== Segment start ==

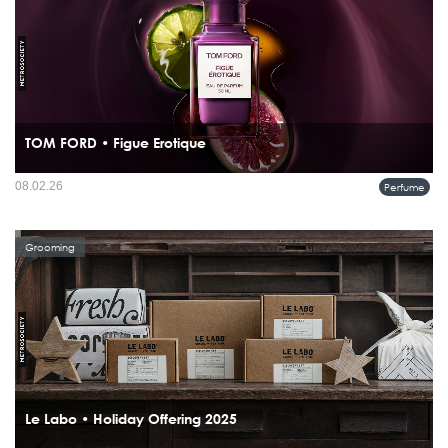
TOM FORD • Figue Erotique
Rather than capturing a ripe fig at its peak, TOM FORD Figue Érotique focuses on
08.02.26
Perfume
anticipation the moment just before the fruit bursts.
Grooming
Le Labo • Holiday Offering 2025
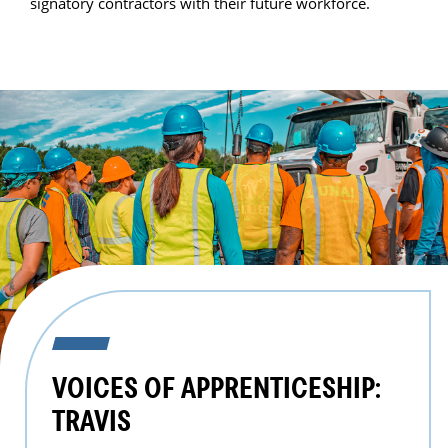
signatory contractors with their future workforce.
VOICES OF APPRENTICESHIP:
TRAVIS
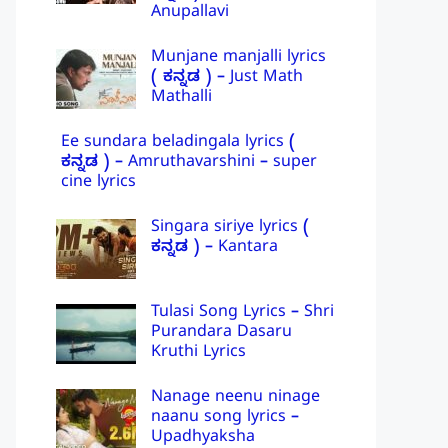
Anupallavi
Munjane manjalli lyrics
( ಕನ್ನಡ ) – Just Math
Mathalli
Ee sundara beladingala lyrics (
ಕನ್ನಡ ) – Amruthavarshini – super
cine lyrics
Singara siriye lyrics (
ಕನ್ನಡ ) – Kantara
Tulasi Song Lyrics – Shri
Purandara Dasaru
Kruthi Lyrics
Nanage neenu ninage
naanu song lyrics –
Upadhyaksha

== Segment end ==

* TASK PROMPT *
The records are given above. Copy each line in them that holds "FORD".

* TASK RESULT *
TOM FORD • Figue Erotique
Rather than capturing a ripe fig at its peak, TOM FORD Figue Érotique focuses on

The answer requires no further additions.